2002

Made a host of new contacts, acquaintances, friends and very good friends. You all know yourselves. I am truly grateful for everything.

Kenyan Music suddenly became a force to reckon with and has scaled from height to height.

Uhuru na Kazi was quickly transformed to Uhuru Hana Kazi.

Eminem silences his critics with the Eminem Show and 8 Mile. Now who's laughing?

Our friend the MP for Sabatia discovered quick smart that when kenyans tell you to stay in Rainbow my son, you do just that, and in very short order. Vice Presidency, Presidency or even Papacy shall not save you from the will of the people.

One Julius Sunkuli, he of the red carpet treatment, was trounced summarily. So was his unimaginative counterpart, one Katana Ngala. Nowadays when I want to sleep in a hurry I decline to count sheep and instead count Katana Ngalas. Bet if the feller read aloud he'd put himself to sleep

If the Neptunes can give Puff Daddy, P Diddy or any other ridiculous name this gent chooses to call himself some rhythm, there is no one they cannot help (but they would have their work cut out with J Lo and Ja Rule). They sure kept my head bobbing

John Harun Mwau discovered that Kenyans are not impressed if you decline to use vehicles and instead opt to use a helicopter to travel everywhere, including to the John. They also don't care if you can electrify a whole village in three days. They don't care if you are a sharp shooter or a blank shooter. If you do not like your bearded person then your bearded person will not go far!

Uhuru Hana Kazi conceded gracefully his defeat. My hats off.

Danny Boy kept his word and relinquished power at the end. Again my hats off!
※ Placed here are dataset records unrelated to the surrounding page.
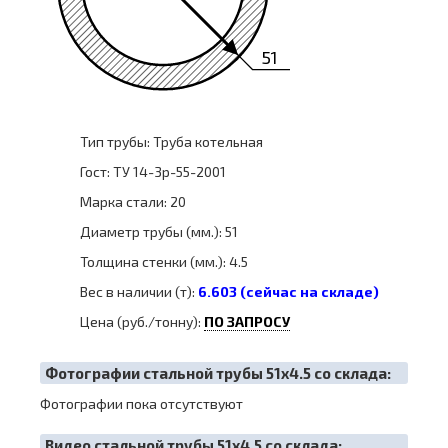
51
Тип трубы: Труба котельная
Гост: ТУ 14-3р-55-2001
Марка стали: 20
Диаметр трубы (мм.): 51
Толщина стенки (мм.): 4.5
Вес в наличии (т):
6.603 (сейчас на складе)
Цена (руб./тонну):
ПО ЗАПРОСУ
Фотографии стальной трубы 51х4.5 со склада:
Фотографии пока отсутствуют
Видео стальной трубы 51х4.5 со склада:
Anyone rallying under the KANU banner is having a very rough time being given instructions rather than issuing the same.

Arsenal Mbele! Arsenal Damu! THIS is a soccer club! Go Gunners go!

Osama Bin Laden and his jackass associates again visited our hallowed soils. it speaks volumes of their intelligence and aptitude that they managed to miss a large target like a commercial air liner with heat seeking missiles as the said plane was taking off. But then again some people could not hit the water if they fell off a boat.
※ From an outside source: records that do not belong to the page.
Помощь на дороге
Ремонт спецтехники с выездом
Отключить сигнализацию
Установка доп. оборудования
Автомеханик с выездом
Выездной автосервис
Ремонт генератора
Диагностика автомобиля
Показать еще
A bunch of swine, who believe soap and showers to be tools of oppression from the white man calling themselves Mungiki reared their ugly heads (and I do mean it literally). A pistol whipping is needed urgently.

Jennifer Lopez released innumerable CD tracks and appeared in innumerable movies, leading to the torture of eardrums worldwide. If they really want Saddam and Kim to give up their weapons programs ship large quantities of her CD and her movies to Iraq and North Korea and they will not only cease the programs, they shall apply for asylum in the US. I cannot stand this good lady and would pay good money NOT to watch or listen to her efforts.

Ja Rule and his ridiculously named Murder Inc also collaborated to release a festival of earsores. (Someone should tell him that Murder Inc does not sound even half as catchy as Death Row.) IRRITATING!

Whatever Mariah Carey smokes or inhales, it has clearly expired and has been expired for quite some time. She should cease and desist!

George Saitoti, Joseph Kamotho and others got a right royal shafting from Danny Boy and his associates, in full daylight! The lunch time firing of Ministers became a normal event.

Extreme suffering under the flooding of the airwaves with nonsensical soap operas that seem to borrow liberally from each other. You cannot spend ten minutes without running into one. In particular I have issues with the South American ones, where the notion of lip-synching has been dismissed as a foreign and unnecessary concept

The Jay-Z- Nas feud nonsense was a poor attempt at converting the rap music industry into a two bob episode of Ploti Ten. Eclipsed solely by the Ja Rule feud. HA HA!!

Cam'ron's Oh Boy takes the biscuit as the most irritating attempt at music I have ever heard. The less said about this annoying 'hit' the better!

The only thing that Unites Manchester United is a festival of unadulterated bullsh!t. The less said about this club the better!